▶ _What is being asked_:
What is the count of lines in the records that include "иностранными"? Reply with that number alone.

▶ _Records for the exercise_:
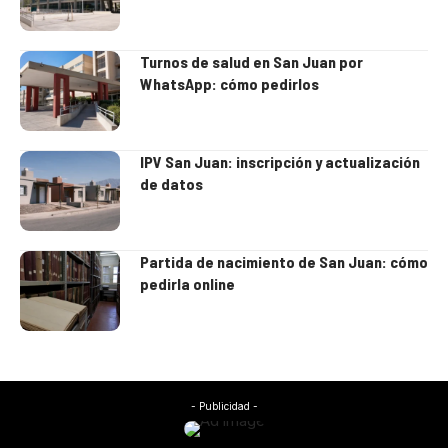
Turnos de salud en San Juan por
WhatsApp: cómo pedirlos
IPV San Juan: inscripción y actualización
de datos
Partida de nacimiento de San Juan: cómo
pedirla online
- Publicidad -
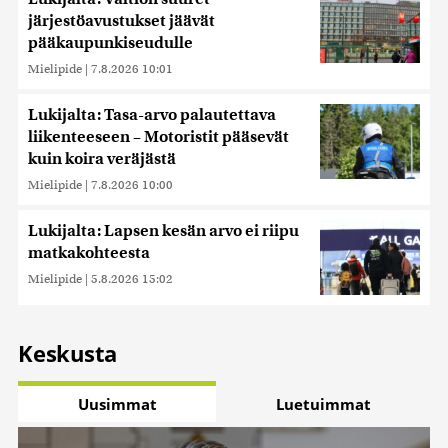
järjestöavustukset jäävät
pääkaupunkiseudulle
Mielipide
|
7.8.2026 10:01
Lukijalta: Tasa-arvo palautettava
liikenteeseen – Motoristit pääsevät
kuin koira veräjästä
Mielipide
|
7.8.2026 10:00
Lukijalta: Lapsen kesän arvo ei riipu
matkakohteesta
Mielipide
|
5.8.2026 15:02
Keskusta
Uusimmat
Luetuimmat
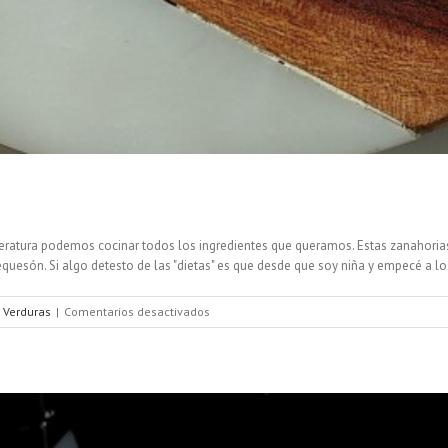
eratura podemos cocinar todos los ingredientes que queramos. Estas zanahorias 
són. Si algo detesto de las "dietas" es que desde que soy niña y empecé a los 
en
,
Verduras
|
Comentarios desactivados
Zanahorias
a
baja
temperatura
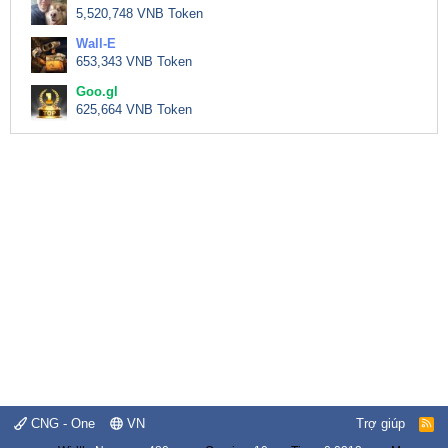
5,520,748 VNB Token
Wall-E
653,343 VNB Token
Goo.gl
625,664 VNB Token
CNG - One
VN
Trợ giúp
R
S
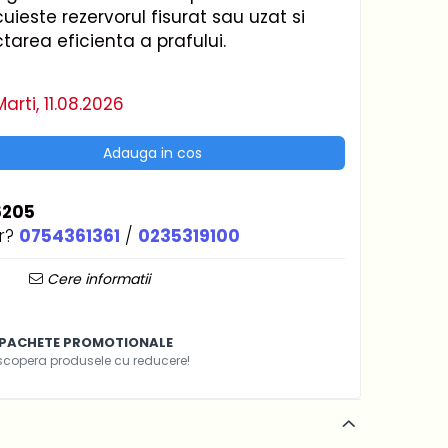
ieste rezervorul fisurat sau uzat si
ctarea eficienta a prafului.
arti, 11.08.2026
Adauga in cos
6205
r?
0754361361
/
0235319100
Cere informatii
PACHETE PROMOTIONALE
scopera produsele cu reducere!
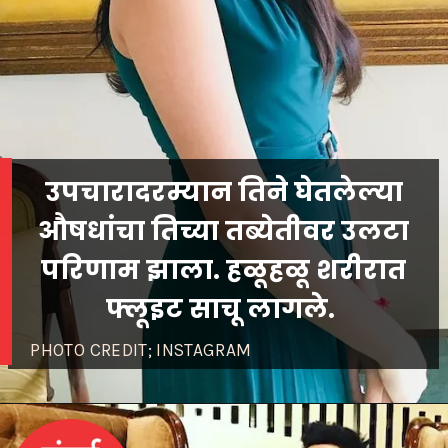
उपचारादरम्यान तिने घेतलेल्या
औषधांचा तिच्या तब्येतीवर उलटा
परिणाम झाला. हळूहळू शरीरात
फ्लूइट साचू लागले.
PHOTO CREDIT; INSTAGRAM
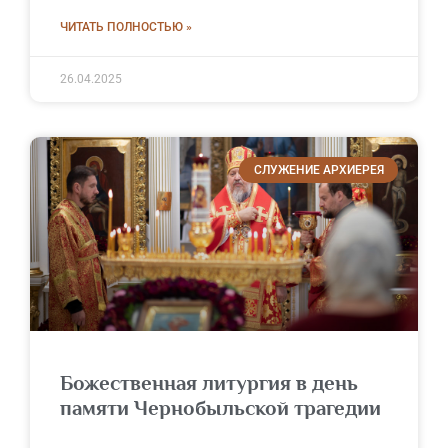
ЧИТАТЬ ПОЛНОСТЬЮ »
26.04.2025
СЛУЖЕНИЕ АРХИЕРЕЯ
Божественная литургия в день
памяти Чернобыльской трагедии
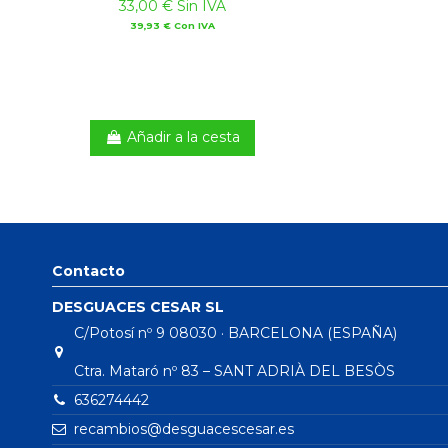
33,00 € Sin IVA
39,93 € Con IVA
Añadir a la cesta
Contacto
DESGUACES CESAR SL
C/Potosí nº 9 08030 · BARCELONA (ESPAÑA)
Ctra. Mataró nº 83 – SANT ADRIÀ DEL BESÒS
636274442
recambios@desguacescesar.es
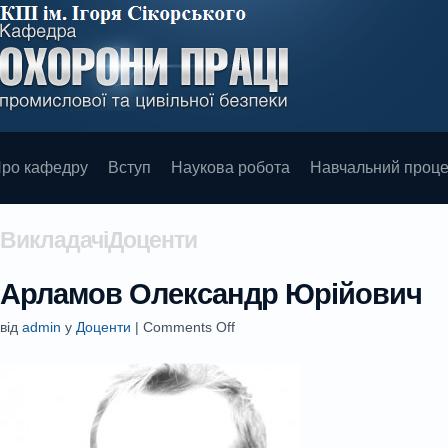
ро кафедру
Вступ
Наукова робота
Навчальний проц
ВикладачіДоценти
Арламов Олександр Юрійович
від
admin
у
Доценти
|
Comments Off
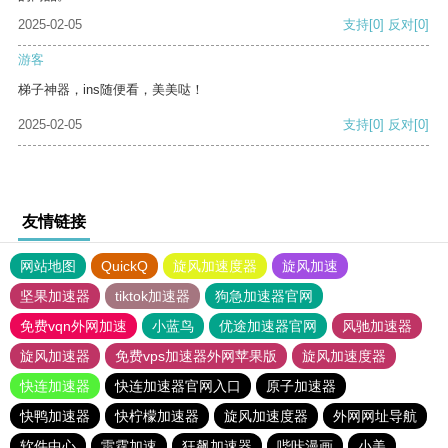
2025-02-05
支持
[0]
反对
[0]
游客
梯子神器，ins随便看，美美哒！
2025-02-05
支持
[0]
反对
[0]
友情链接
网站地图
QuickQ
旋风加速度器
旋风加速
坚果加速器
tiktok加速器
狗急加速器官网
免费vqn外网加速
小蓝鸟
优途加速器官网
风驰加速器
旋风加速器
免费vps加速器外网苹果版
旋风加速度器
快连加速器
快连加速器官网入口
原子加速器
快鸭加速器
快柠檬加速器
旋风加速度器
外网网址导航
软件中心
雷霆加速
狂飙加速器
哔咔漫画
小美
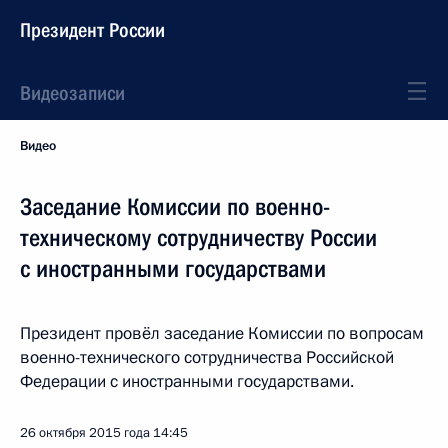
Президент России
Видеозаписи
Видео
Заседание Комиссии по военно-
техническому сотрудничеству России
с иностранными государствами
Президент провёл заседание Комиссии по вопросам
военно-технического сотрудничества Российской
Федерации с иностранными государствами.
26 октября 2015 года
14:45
---
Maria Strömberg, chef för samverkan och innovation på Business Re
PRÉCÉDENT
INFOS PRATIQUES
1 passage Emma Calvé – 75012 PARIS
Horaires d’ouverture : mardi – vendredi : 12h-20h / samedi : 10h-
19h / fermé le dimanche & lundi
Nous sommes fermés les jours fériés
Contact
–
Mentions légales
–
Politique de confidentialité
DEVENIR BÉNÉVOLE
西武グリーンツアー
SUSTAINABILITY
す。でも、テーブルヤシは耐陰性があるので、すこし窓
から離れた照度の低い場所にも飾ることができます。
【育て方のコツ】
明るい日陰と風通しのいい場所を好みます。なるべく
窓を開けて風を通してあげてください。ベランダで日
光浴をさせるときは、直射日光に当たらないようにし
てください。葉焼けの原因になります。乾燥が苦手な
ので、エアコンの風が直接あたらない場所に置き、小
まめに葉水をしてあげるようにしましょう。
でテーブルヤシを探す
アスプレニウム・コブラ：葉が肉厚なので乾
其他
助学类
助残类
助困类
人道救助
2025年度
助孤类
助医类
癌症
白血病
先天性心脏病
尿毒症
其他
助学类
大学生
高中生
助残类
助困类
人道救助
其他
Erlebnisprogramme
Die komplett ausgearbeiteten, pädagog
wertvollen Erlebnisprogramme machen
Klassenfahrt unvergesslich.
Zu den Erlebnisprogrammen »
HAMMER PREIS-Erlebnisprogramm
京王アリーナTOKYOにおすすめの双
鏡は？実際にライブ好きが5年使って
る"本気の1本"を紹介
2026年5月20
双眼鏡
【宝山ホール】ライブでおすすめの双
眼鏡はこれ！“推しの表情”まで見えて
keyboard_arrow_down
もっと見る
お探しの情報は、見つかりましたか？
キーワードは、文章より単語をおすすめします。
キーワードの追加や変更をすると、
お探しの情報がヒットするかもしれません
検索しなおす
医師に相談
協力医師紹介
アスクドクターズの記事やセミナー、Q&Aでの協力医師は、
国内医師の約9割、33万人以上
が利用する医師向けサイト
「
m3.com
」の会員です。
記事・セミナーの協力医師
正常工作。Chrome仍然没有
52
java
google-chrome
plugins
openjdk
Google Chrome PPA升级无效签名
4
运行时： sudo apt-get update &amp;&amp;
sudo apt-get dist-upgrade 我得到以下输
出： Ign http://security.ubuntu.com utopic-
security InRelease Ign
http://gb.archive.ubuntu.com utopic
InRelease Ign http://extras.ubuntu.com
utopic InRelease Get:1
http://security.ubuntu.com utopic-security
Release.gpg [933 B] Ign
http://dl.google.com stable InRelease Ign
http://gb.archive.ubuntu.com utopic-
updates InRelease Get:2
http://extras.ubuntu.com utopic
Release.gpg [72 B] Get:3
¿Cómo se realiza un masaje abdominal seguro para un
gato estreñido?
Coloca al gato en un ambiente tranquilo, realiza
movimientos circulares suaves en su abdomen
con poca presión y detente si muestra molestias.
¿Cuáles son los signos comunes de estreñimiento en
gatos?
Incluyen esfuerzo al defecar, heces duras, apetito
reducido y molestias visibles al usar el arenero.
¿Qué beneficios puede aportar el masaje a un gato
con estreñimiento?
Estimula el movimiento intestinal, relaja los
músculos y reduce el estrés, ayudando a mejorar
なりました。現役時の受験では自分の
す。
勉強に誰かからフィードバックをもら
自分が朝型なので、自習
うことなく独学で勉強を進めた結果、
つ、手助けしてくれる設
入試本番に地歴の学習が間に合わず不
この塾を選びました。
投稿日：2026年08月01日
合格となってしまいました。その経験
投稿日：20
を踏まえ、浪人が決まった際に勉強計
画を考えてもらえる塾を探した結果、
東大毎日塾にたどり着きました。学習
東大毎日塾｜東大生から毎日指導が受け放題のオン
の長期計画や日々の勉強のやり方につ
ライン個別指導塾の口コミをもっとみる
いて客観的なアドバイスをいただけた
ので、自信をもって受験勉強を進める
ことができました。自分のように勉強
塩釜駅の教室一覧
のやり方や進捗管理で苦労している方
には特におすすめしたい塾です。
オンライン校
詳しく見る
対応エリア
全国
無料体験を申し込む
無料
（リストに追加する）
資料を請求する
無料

▶ _Solution to this task_:
2